> _WORK TO BE COMPLETED_: Set down every record below exactly as it stands, with the pictures omitted.

> _DATA FOR THIS EXERCISE_:
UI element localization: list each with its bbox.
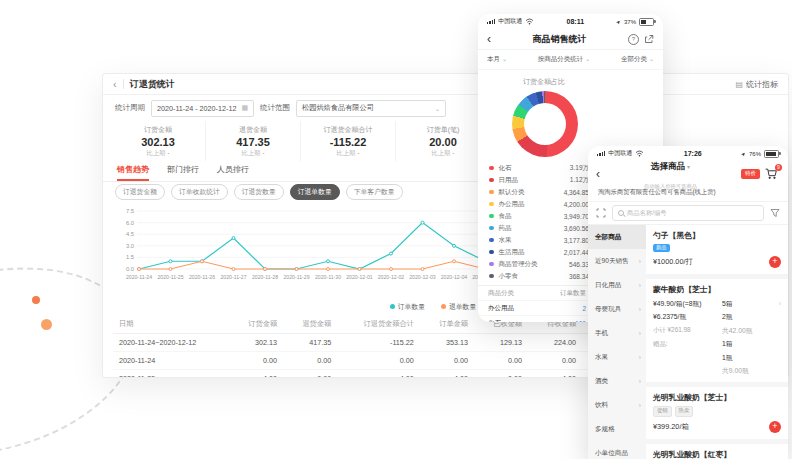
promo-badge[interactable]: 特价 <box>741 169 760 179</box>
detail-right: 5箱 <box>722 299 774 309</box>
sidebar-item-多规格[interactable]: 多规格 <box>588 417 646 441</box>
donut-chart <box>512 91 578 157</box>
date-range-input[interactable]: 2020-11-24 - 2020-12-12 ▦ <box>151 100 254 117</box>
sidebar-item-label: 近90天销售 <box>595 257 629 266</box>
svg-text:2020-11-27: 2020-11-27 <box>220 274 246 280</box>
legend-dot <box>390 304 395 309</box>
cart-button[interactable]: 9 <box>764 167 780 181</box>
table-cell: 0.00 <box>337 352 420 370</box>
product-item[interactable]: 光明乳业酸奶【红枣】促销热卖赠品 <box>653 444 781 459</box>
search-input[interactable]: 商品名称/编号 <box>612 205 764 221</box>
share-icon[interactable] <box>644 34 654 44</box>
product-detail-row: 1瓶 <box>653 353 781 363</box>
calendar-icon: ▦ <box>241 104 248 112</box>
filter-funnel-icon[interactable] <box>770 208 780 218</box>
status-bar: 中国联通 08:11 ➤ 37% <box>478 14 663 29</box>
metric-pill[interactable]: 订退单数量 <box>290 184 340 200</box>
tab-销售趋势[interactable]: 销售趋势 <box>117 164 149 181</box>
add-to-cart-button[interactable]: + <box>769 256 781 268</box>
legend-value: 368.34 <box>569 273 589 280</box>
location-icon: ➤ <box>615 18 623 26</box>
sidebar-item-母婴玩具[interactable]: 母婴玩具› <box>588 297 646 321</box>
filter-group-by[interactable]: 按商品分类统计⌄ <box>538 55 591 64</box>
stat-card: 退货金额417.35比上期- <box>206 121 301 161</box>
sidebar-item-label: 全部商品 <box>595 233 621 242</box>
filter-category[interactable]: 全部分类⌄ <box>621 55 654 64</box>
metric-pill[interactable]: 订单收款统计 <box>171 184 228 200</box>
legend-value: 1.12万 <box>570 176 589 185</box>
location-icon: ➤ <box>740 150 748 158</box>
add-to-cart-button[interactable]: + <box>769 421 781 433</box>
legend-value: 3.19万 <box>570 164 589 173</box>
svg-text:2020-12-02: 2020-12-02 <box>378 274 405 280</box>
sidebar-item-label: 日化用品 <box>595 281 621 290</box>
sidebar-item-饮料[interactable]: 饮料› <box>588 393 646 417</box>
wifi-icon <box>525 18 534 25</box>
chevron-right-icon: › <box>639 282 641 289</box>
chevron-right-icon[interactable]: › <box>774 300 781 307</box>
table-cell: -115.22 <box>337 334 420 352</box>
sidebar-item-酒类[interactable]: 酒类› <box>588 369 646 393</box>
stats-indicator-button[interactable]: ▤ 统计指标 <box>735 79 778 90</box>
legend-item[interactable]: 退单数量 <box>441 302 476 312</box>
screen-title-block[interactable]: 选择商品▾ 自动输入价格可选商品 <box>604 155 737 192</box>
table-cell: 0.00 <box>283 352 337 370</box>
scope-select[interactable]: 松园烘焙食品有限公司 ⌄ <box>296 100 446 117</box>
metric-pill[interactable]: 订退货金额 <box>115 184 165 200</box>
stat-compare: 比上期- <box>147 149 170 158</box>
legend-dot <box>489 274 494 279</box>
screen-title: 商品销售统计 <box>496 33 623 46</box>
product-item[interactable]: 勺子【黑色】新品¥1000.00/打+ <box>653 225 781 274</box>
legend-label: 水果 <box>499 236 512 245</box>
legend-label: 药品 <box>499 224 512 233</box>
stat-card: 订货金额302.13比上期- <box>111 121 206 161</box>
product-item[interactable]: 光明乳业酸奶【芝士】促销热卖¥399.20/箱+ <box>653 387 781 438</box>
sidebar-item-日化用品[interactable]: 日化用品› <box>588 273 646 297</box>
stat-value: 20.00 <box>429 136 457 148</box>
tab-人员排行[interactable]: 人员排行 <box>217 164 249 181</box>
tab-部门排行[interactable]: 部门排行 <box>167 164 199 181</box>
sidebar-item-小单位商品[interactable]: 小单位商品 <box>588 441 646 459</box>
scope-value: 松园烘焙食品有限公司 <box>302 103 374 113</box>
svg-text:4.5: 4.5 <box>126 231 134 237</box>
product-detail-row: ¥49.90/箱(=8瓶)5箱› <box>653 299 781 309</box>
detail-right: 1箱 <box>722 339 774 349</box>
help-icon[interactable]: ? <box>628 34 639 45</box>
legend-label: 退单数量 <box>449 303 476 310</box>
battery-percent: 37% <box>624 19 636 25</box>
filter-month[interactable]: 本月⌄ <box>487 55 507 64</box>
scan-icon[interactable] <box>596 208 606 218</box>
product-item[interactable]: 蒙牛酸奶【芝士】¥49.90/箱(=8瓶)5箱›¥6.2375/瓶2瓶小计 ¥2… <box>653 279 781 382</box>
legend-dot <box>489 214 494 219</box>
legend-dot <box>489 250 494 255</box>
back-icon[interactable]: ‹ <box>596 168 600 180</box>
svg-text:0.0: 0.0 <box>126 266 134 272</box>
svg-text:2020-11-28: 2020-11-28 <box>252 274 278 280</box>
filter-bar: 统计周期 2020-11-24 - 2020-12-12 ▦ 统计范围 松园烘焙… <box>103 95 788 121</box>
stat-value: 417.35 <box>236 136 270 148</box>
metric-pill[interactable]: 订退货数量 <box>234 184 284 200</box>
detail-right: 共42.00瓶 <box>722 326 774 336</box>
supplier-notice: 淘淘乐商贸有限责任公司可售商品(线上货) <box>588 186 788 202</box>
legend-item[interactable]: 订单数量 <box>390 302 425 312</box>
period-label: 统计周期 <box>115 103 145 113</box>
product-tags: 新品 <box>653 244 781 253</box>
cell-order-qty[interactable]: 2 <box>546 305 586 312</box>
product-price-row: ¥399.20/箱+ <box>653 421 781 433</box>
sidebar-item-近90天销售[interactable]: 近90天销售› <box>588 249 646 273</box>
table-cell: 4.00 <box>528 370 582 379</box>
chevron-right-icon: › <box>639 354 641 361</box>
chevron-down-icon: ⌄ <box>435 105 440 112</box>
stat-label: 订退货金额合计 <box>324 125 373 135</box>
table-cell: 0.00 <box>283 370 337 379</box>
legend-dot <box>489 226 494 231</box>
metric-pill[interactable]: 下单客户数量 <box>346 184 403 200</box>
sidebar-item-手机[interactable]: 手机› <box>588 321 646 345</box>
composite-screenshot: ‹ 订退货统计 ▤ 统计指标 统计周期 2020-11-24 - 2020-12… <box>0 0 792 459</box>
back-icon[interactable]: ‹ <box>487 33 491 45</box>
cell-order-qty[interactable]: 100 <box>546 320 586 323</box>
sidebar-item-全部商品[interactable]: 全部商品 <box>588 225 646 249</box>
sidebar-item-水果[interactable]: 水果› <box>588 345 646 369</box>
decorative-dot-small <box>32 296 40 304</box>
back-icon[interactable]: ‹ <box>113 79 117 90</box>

> _PROBLEM SOLUTION_:
UI element localization: list each with its bbox.
promo-badge[interactable]: 特价 <box>741 169 760 179</box>
detail-right: 5箱 <box>722 299 774 309</box>
sidebar-item-多规格[interactable]: 多规格 <box>588 417 646 441</box>
donut-chart <box>512 91 578 157</box>
date-range-input[interactable]: 2020-11-24 - 2020-12-12 ▦ <box>151 100 254 117</box>
sidebar-item-label: 近90天销售 <box>595 257 629 266</box>
svg-text:2020-11-27: 2020-11-27 <box>220 274 246 280</box>
legend-dot <box>390 304 395 309</box>
cart-button[interactable]: 9 <box>764 167 780 181</box>
table-cell: 0.00 <box>337 352 420 370</box>
product-item[interactable]: 光明乳业酸奶【红枣】促销热卖赠品 <box>653 444 781 459</box>
search-input[interactable]: 商品名称/编号 <box>612 205 764 221</box>
share-icon[interactable] <box>644 34 654 44</box>
product-detail-row: 1瓶 <box>653 353 781 363</box>
calendar-icon: ▦ <box>241 104 248 112</box>
filter-funnel-icon[interactable] <box>770 208 780 218</box>
status-bar: 中国联通 08:11 ➤ 37% <box>478 14 663 29</box>
metric-pill[interactable]: 订退单数量 <box>290 184 340 200</box>
tab-销售趋势[interactable]: 销售趋势 <box>117 164 149 181</box>
add-to-cart-button[interactable]: + <box>769 256 781 268</box>
legend-value: 368.34 <box>569 273 589 280</box>
location-icon: ➤ <box>615 18 623 26</box>
sidebar-item-母婴玩具[interactable]: 母婴玩具› <box>588 297 646 321</box>
filter-group-by[interactable]: 按商品分类统计⌄ <box>538 55 591 64</box>
stat-card: 退货金额417.35比上期- <box>206 121 301 161</box>
sidebar-item-label: 全部商品 <box>595 233 621 242</box>
filter-category[interactable]: 全部分类⌄ <box>621 55 654 64</box>
metric-pill[interactable]: 订单收款统计 <box>171 184 228 200</box>
legend-value: 1.12万 <box>570 176 589 185</box>
location-icon: ➤ <box>740 150 748 158</box>
add-to-cart-button[interactable]: + <box>769 421 781 433</box>
legend-value: 3.19万 <box>570 164 589 173</box>
svg-text:2020-12-02: 2020-12-02 <box>378 274 405 280</box>
sidebar-item-label: 日化用品 <box>595 281 621 290</box>
sidebar-item-饮料[interactable]: 饮料› <box>588 393 646 417</box>
wifi-icon <box>525 18 534 25</box>
chevron-right-icon: › <box>639 282 641 289</box>
chevron-right-icon[interactable]: › <box>774 300 781 307</box>
table-cell: -115.22 <box>337 334 420 352</box>
sidebar-item-酒类[interactable]: 酒类› <box>588 369 646 393</box>
stats-indicator-button[interactable]: ▤ 统计指标 <box>735 79 778 90</box>
legend-item[interactable]: 退单数量 <box>441 302 476 312</box>
screen-title-block[interactable]: 选择商品▾ 自动输入价格可选商品 <box>604 155 737 192</box>
table-cell: 0.00 <box>283 352 337 370</box>
scope-select[interactable]: 松园烘焙食品有限公司 ⌄ <box>296 100 446 117</box>
metric-pill[interactable]: 订退货金额 <box>115 184 165 200</box>
stat-compare: 比上期- <box>147 149 170 158</box>
legend-dot <box>489 274 494 279</box>
screen-title: 商品销售统计 <box>496 33 623 46</box>
product-item[interactable]: 勺子【黑色】新品¥1000.00/打+ <box>653 225 781 274</box>
legend-label: 水果 <box>499 236 512 245</box>
legend-label: 药品 <box>499 224 512 233</box>
stat-card: 订货金额302.13比上期- <box>111 121 206 161</box>
product-item[interactable]: 光明乳业酸奶【芝士】促销热卖¥399.20/箱+ <box>653 387 781 438</box>
sidebar-item-日化用品[interactable]: 日化用品› <box>588 273 646 297</box>
stat-value: 20.00 <box>429 136 457 148</box>
tab-人员排行[interactable]: 人员排行 <box>217 164 249 181</box>
tab-部门排行[interactable]: 部门排行 <box>167 164 199 181</box>
sidebar-item-小单位商品[interactable]: 小单位商品 <box>588 441 646 459</box>
scope-value: 松园烘焙食品有限公司 <box>302 103 374 113</box>
svg-text:4.5: 4.5 <box>126 231 134 237</box>
product-detail-row: ¥49.90/箱(=8瓶)5箱› <box>653 299 781 309</box>
detail-right: 1箱 <box>722 339 774 349</box>
help-icon[interactable]: ? <box>628 34 639 45</box>
legend-label: 退单数量 <box>449 303 476 310</box>
battery-percent: 37% <box>624 19 636 25</box>
filter-month[interactable]: 本月⌄ <box>487 55 507 64</box>
scan-icon[interactable] <box>596 208 606 218</box>
product-item[interactable]: 蒙牛酸奶【芝士】¥49.90/箱(=8瓶)5箱›¥6.2375/瓶2瓶小计 ¥2… <box>653 279 781 382</box>
legend-dot <box>489 214 494 219</box>
legend-dot <box>489 250 494 255</box>
back-icon[interactable]: ‹ <box>596 168 600 180</box>
svg-text:0.0: 0.0 <box>126 266 134 272</box>
svg-text:2020-11-28: 2020-11-28 <box>252 274 278 280</box>
filter-bar: 统计周期 2020-11-24 - 2020-12-12 ▦ 统计范围 松园烘焙… <box>103 95 788 121</box>
stat-value: 417.35 <box>236 136 270 148</box>
metric-pill[interactable]: 订退货数量 <box>234 184 284 200</box>
detail-right: 共42.00瓶 <box>722 326 774 336</box>
supplier-notice: 淘淘乐商贸有限责任公司可售商品(线上货) <box>588 186 788 202</box>
legend-item[interactable]: 订单数量 <box>390 302 425 312</box>
period-label: 统计周期 <box>115 103 145 113</box>
product-tags: 新品 <box>653 244 781 253</box>
cell-order-qty[interactable]: 2 <box>546 305 586 312</box>
product-price-row: ¥399.20/箱+ <box>653 421 781 433</box>
sidebar-item-近90天销售[interactable]: 近90天销售› <box>588 249 646 273</box>
table-cell: 4.00 <box>528 370 582 379</box>
chevron-right-icon: › <box>639 354 641 361</box>
chevron-down-icon: ⌄ <box>435 105 440 112</box>
stat-label: 订退货金额合计 <box>324 125 373 135</box>
table-cell: 0.00 <box>283 370 337 379</box>
legend-dot <box>489 226 494 231</box>
metric-pill[interactable]: 下单客户数量 <box>346 184 403 200</box>
sidebar-item-手机[interactable]: 手机› <box>588 321 646 345</box>
composite-screenshot: ‹ 订退货统计 ▤ 统计指标 统计周期 2020-11-24 - 2020-12… <box>0 0 792 459</box>
back-icon[interactable]: ‹ <box>487 33 491 45</box>
cell-order-qty[interactable]: 100 <box>546 320 586 323</box>
sidebar-item-全部商品[interactable]: 全部商品 <box>588 225 646 249</box>
sidebar-item-水果[interactable]: 水果› <box>588 345 646 369</box>
decorative-dot-small <box>32 296 40 304</box>
back-icon[interactable]: ‹ <box>113 79 117 90</box>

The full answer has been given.